原子炉の安全を守る:残留熱除去系の役割
原子力発電所では、ウランなどの核燃料が核分裂反応を起こすことで莫大なエネルギーを生み出し、発電を行っています。原子炉運転中は、この核分裂反応によって非常に高い熱が発生します。発電のために原子炉の運転を停止した後でも、核燃料は放射線を出しながら崩壊を続けるため、発熱は完全には止まりません。これはちょうど、熱いストーブを消しても、しばらくの間は熱を持っているのと同じような状態です。この、原子炉停止後に燃料から発生し続ける熱を「崩壊熱」と呼びます。
崩壊熱に加えて、原子炉の運転停止後には、原子炉内の機器や配管などからも熱が発生します。これは、運転中に高温になった機器などが、徐々に冷めていく過程で周囲に熱を放出するためです。このような、機器などから発生する熱を「顕熱」と呼びます。

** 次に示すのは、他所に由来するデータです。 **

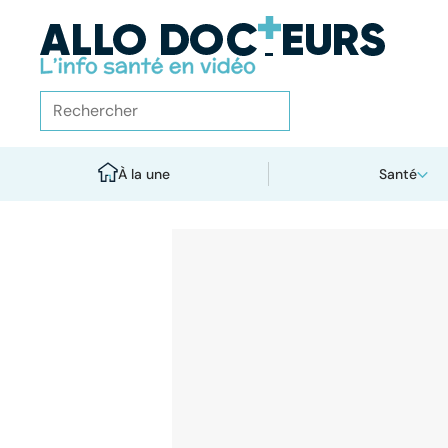
À la une
Santé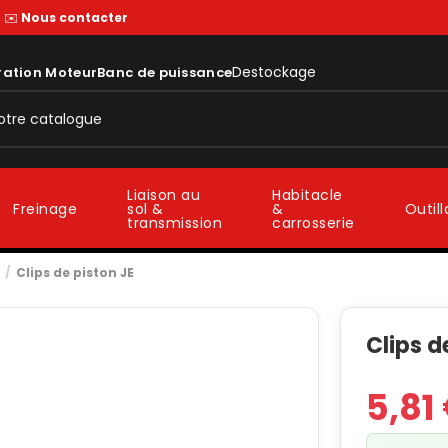
—
✉️
Nous contacter
Destockage
ration Moteur
Banc de puissance
Liaison au
Habitacle
sol &
&
Freinage
Outil
transmission
carrosserie
Clips de piston JE
Clips d
5,81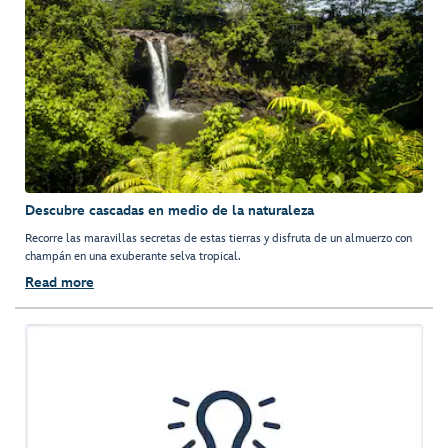
Descubre cascadas en medio de la naturaleza
Recorre las maravillas secretas de estas tierras y disfruta de un almuerzo con
champán en una exuberante selva tropical.
Read more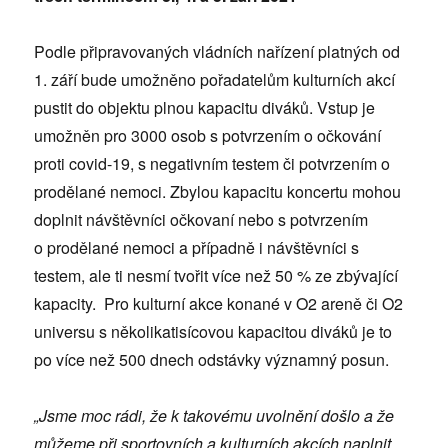
Podle připravovaných vládních nařízení platných od
1. září bude umožněno pořadatelům kulturních akcí
pustit do objektu plnou kapacitu diváků. Vstup je
umožněn pro 3000 osob s potvrzením o očkování
proti covid-19, s negativním testem či potvrzením o
prodělané nemoci. Zbylou kapacitu koncertu mohou
doplnit návštěvníci očkovaní nebo s potvrzením
o prodělané nemoci a případně i návštěvníci s
testem, ale ti nesmí tvořit více než 50 % ze zbývající
kapacity. Pro kulturní akce konané v O2 areně či O2
universu s několikatisícovou kapacitou diváků je to
po více než 500 dnech odstávky významný posun.
„Jsme moc rádi, že k takovému uvolnění došlo a že
můžeme při sportovních a kulturních akcích naplnit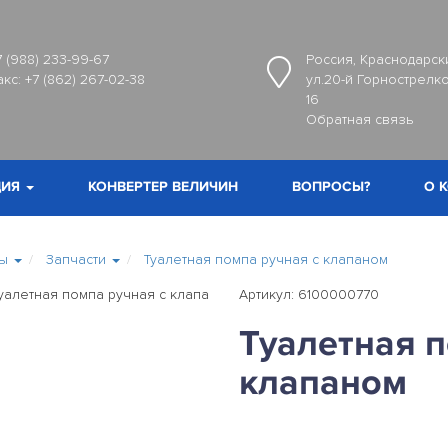
7 (988) 233-99-67
Россия, Краснодарски
акс:
+7 (862) 267-02-38
ул.20-й Горнострелко
16
Обратная связь
ИЯ
КОНВЕРТЕР ВЕЛИЧИН
ВОПРОСЫ?
О 
мы
Запчасти
Туалетная помпа ручная с клапаном
Артикул: 6100000770
Туалетная п
клапаном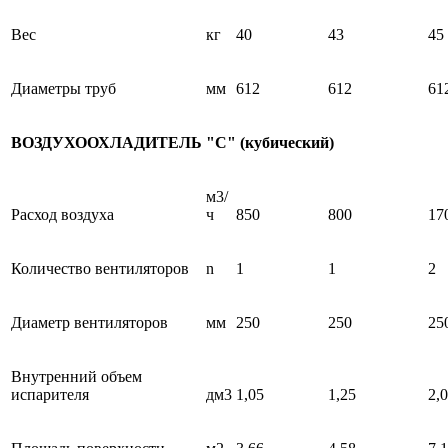
Вес
кг
40
43
45
Диаметры труб
мм
612
612
61
ВОЗДУХООХЛАДИТЕЛЬ "С" (кубический)
м3/
Расход воздуха
ч
850
800
17
Количество вентиляторов
n
1
1
2
Диаметр вентиляторов
мм
250
250
25
Внутренний объем
испарителя
дм3
1,05
1,25
2,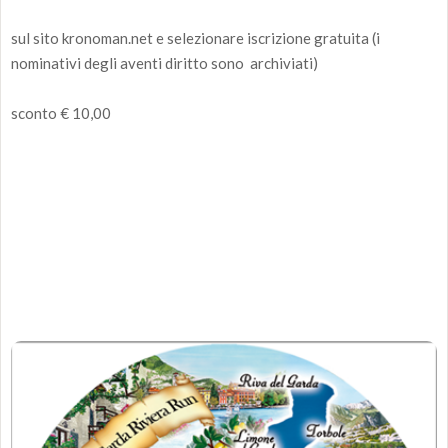
sul sito kronoman.net e selezionare iscrizione gratuita (i
nominativi degli aventi diritto sono archiviati)
sconto € 10,00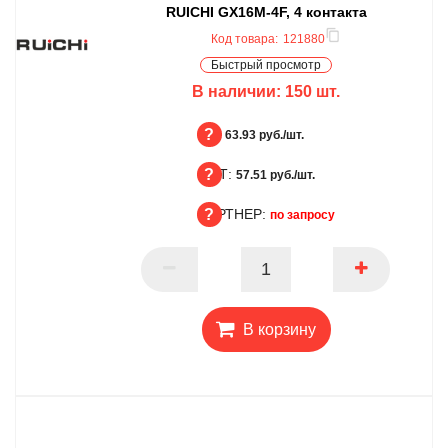
RUICHI GX16M-4F, 4 контакта
Код товара:
121880
Быстрый просмотр
В наличии:
150
шт.
БЦ:
63.93 руб./шт.
ОПТ:
БЦ
57.51 руб./шт.
ПАРТНЕР:
ОПТ
по запросу
ПАРТНЕР
В корзину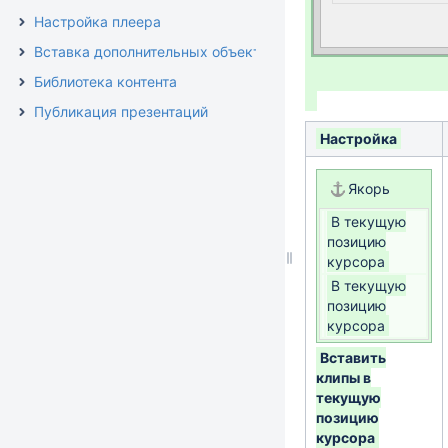
Настройка плеера
Вставка дополнительных объектов
Библиотека контента
Публикация презентаций
Настройка
Якорь
В текущую
позицию
курсора
В текущую
позицию
курсора
Вставить
клипы в
текущую
позицию
курсора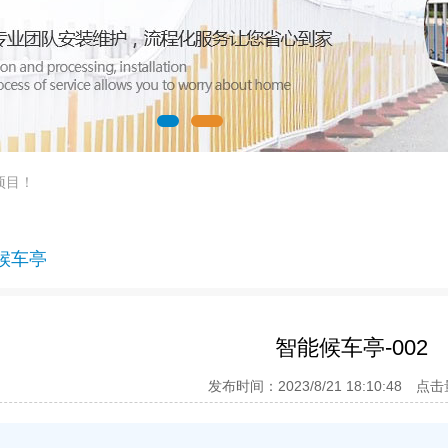
项目！
候车亭
智能候车亭-002
发布时间：2023/8/21 18:10:48 点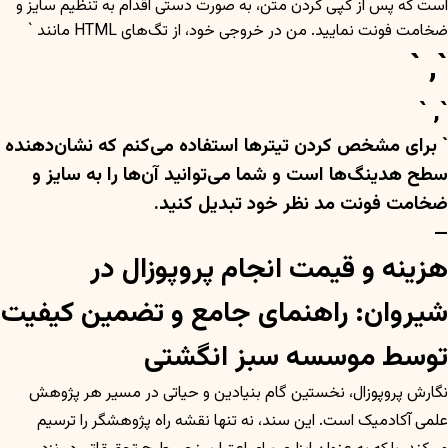
است که پس از کپی کردن متن، به صورت دستی اقدام به تنظیم سایز و
ضخامت فونت نمایید. من در خروجی خود، از تگ‌های HTML مانند `
`, `
`, `
` برای مشخص کردن تیترها استفاده می‌کنم که نشان‌دهنده
سطح هدینگ‌ها است و شما می‌توانید آن‌ها را به سایز و
ضخامت فونت مد نظر خود تبدیل کنید.
—
هزینه و قیمت انجام پروپوزال در
شیروان: راهنمای جامع و تضمین کیفیت
توسط موسسه سبز انگشتی
نگارش پروپوزال، نخستین گام بنیادین و حیاتی در مسیر هر پژوهش
علمی آکادمیک است. این سند، نه تنها نقشه راه پژوهشگر را ترسیم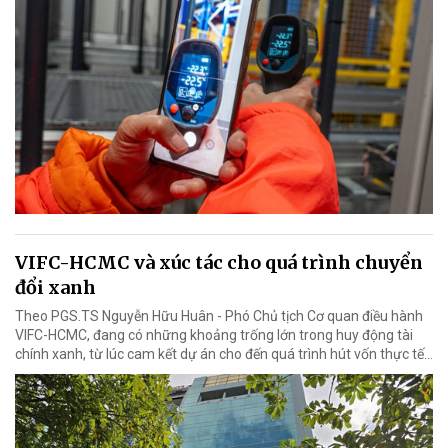
VIFC-HCMC và xúc tác cho quá trình chuyển
đổi xanh
Theo PGS.TS Nguyễn Hữu Huân - Phó Chủ tịch Cơ quan điều hành
VIFC-HCMC, đang có những khoảng trống lớn trong huy động tài
chính xanh, từ lúc cam kết dự án cho đến quá trình hút vốn thực tế...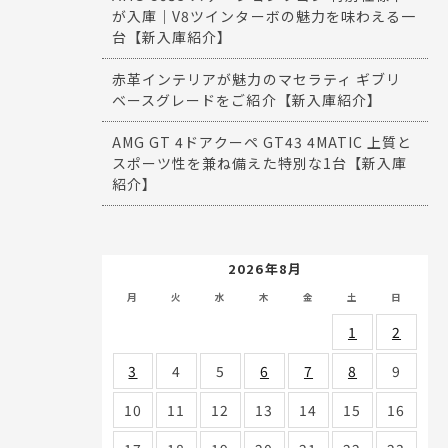
が入庫｜V8ツインターボの魅力を味わえる一
台【新入庫紹介】
赤革インテリアが魅力のマセラティ ギブリ
ベースグレードをご紹介【新入庫紹介】
AMG GT 4ドアクーペ GT43 4MATIC 上質と
スポーツ性を兼ね備えた特別な1台【新入庫
紹介】
2026年8月
月
火
水
木
金
土
日
1
2
3
4
5
6
7
8
9
10
11
12
13
14
15
16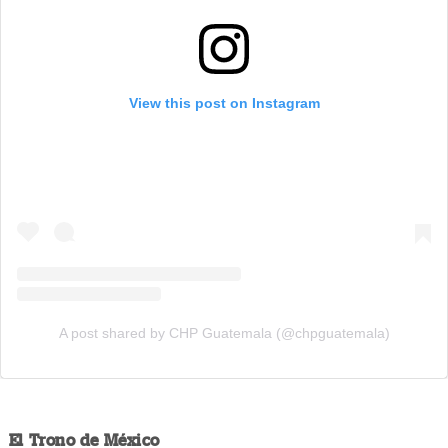
View this post on Instagram
A post shared by CHP Guatemala (@chpguatemala)
El Trono de México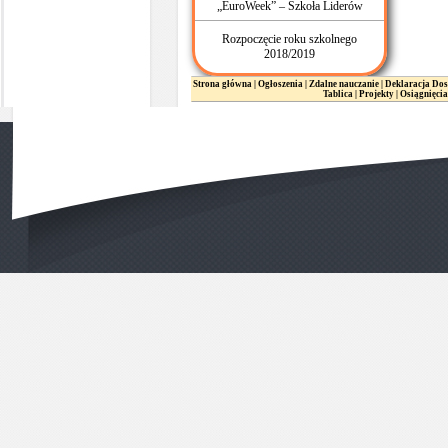
„EuroWeek” – Szkoła Liderów
Rozpoczęcie roku szkolnego
2018/2019
Strona główna
|
Ogłoszenia
|
Zdalne nauczanie
|
Deklaracja Dos
Tablica
|
Projekty
|
Osiągnięcia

崩壊熱と顕熱によって、原子炉停止後も原子炉内には熱が蓄積され続けるため、適切に熱を除去しないと原子炉内の温度が上昇し、燃料の損傷や炉心の溶融といった深刻な事故につながる可能性があります。そこで重要な役割を担うのが、「残留熱除去系」と呼ばれるシステムです。残留熱除去系は、原子炉停止後に発生する崩壊熱や顕熱を安全に除去し、原子炉を冷却状態に保つための重要な安全設備です。原子炉の安全を確保するため、残留熱除去系は複数系統が設置されており、多重化によって信頼性を高めています。